If this were true, why do we have to keep adding kmeta every 3 months?


----------



## Johnd (Jun 25, 2017)

drainsurgeon said:


> Secondly, dissolved sulfur dioxide levels will remain stable as long as the airlock is secure. And as long as your wine is stabilized with adequate levels of sulfites, you should not expect any unwanted secondary fermentation by anything.
> 
> If this were true, why do we have to keep adding kmeta every 3 months?



Largely, it is the free SO2 in your wine which protects it from contamination and oxidation. Fermentation should be the least of your worries with a dry wine or one that has been properly treated with K sorbate. The free SO2 levels decline as the free sulfite becomes bound as it does its job, which is why it must be maintained at levels appropriate for your pH.

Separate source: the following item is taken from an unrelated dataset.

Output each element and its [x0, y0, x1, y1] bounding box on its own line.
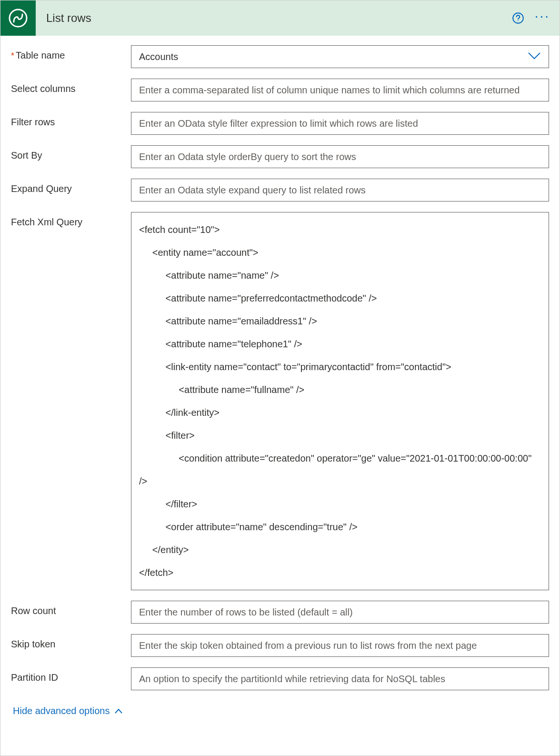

Bungs and airlock in carboys do leak, purportedly more than corks......


----------



## FTC Wines (Jun 27, 2017)

Drain surgeon, you never mentioned how you keep your barrels topped off for the 5 months. Could you enlighten us. Thanks, Roy


----------



## drainsurgeon (Jun 27, 2017)

FTC Wines said:


> Drain surgeon, you never mentioned how you keep your barrels topped off for the 5 months. Could you enlighten us. Thanks, Roy



I don't use barrels Roy, I use 5, 6 and 6 1/2 gallon glass carboys. From other posts here, it doesn't sound like I could get away with it in barrels. I keep most topped off within a couple inches of the bung. Even though the basement is pretty dark, I also wrap each carboy with a towel to minimize light exposure.


----------



## drainsurgeon (Jun 27, 2017)

One more question. When I get back in the spring, these batches will have almost a year of aging on them. I will rack and should I give it one more dose of kmeta before bottling?


----------



## balatonwine (Jun 27, 2017)

For what it is worth, an interesting study:

INFLUENCE OF ENVIRONMENT - Wine evaporation from barrels


----------



## Johnd (Jun 27, 2017)

balatonwine said:


> For what it is worth, an interesting study:
> 
> INFLUENCE OF ENVIRONMENT - Wine evaporation from barrels



Very interesting study!! I certainly noticed the difference in the amount of wine it takes to top up my barrels since moving them from my conditioned home environment (75F / 45% RH +/- range) and into the wine room (55F / 70% RH +/-). Certainly makes sense, interesting that at elevated humidity levels, you actually lose ABV.........


----------



## richmke (Jun 28, 2017)

drainsurgeon said:


> I will rack and should I give it one more dose of kmeta before bottling?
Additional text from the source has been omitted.